Some mRNA skeptics argue the shots are causing sharp increases in cancer deaths and what they call “turbo cancers” – very aggressive tumors. Those claims usually come from anecdotes or estimates of cancer incidence, rather than actual cases.

This paper is among the first to offer a signal based on national-level data showing a real rise in deaths from some cancers, though it doesn’t prove the jabs caused them.

Japan reports detailed and relatively current cancer death figures, and Japanese scientists recently examined them through the end of 2022. They published their findings in a paper in September 2023 that has mostly gone unnoticed.

They point to a notable increase in leukemias, or white blood cell cancers. Case reports have linked leukemias to the mRNAs, which powerfully stimulate the immune system.

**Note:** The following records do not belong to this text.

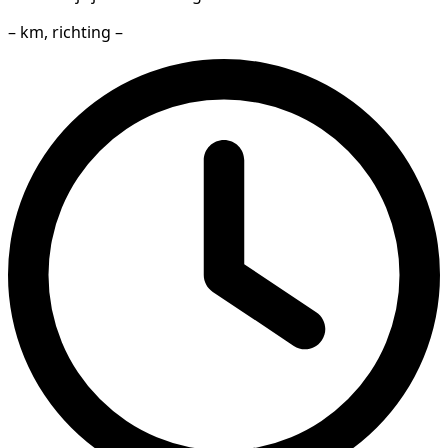
– km, richting –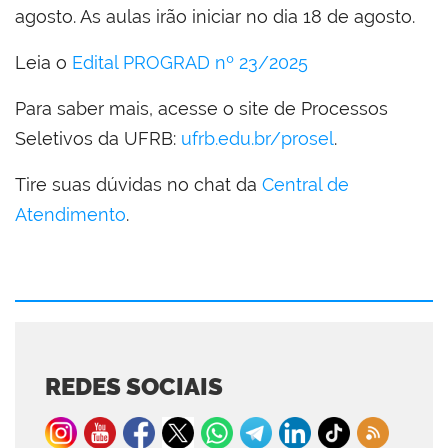
agosto. As aulas irão iniciar no dia 18 de agosto.
Leia o
Edital PROGRAD nº 23/2025
Para saber mais, acesse o site de Processos
Seletivos da UFRB:
ufrb.edu.br/prosel
.
Tire suas dúvidas no chat da
Central de
Atendimento
.
REDES SOCIAIS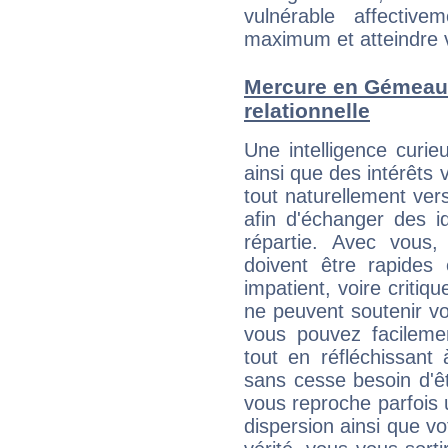
vulnérable affectiv
maximum et atteindre vo
Mercure en Gémeaux 
relationnelle
Une intelligence curi
ainsi que des intérêts
tout naturellement ver
afin d'échanger des i
répartie. Avec vous
doivent être rapides
impatient, voire critiq
ne peuvent soutenir vo
vous pouvez facilemen
tout en réfléchissant
sans cesse besoin d'ê
vous reproche parfois u
dispersion ainsi que vo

Breast cancer deaths also rose sharply in 2022. But unlike the leukemia jump, the breast cancer rise marked a reversion to a trend of rising deaths after a flat 2021.

Japan had about 345,000 cancer deaths overall in 2022, the first full-post vaccination year, essentially the same number as 2020 and 2021, the researchers found.

Adjusted for Japan’s aging population, cancer deaths per 100,000 people dropped slightly between 2020 and 2022. They had been dropping more quickly before 2020.

(Overall cancer death rates in Japan had fallen quickly before 2021. The last two years they’ve dropped much more slowly. Not quite turbo cancers, but not great news either:)

Deaths from some common cancers, including lung and stomach, continued their long-term downward trend, the researchers reported.

But leukemias – which are relatively uncommon, killing about one-eighth as many Japanese as lung cancers – popped higher in 2022, ending a long and slow decline.